Segment Open

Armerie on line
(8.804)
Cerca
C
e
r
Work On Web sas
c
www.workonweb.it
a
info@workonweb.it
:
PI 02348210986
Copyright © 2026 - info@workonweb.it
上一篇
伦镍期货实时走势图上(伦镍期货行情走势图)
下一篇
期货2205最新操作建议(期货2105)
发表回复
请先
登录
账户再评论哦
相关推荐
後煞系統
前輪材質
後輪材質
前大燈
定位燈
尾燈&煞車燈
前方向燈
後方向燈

Segment Closed
Segment Open

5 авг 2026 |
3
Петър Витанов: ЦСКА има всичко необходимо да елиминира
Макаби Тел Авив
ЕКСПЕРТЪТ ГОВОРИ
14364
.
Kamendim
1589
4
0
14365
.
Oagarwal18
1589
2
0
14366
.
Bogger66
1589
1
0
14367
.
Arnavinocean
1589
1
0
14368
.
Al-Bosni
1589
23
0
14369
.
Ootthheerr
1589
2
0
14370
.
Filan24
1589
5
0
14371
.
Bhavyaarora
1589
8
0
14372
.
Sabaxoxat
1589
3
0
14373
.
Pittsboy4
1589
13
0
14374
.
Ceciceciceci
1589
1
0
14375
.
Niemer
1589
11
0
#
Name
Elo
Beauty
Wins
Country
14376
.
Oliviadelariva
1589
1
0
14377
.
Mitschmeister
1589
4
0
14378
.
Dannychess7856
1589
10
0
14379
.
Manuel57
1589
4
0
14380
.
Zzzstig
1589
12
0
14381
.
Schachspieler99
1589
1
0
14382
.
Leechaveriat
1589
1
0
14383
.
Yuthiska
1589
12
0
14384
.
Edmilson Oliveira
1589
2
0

Segment Closed
Segment Open

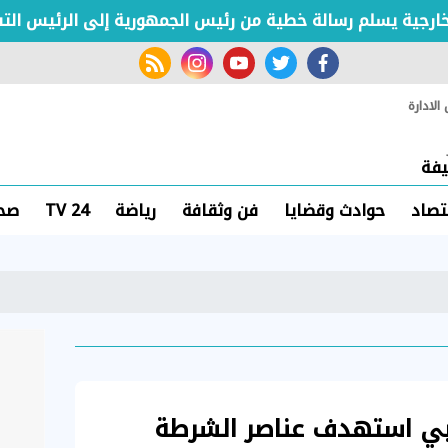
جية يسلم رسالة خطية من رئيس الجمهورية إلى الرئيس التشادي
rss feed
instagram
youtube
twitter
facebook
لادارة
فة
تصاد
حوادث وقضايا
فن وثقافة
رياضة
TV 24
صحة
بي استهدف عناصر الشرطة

Segment Closed

» Task instructions
Look through the entries, and return every line that the word "workonweb" appears in.

» Written answer
www.workonweb.it
info@workonweb.it
Copyright © 2026 - info@workonweb.it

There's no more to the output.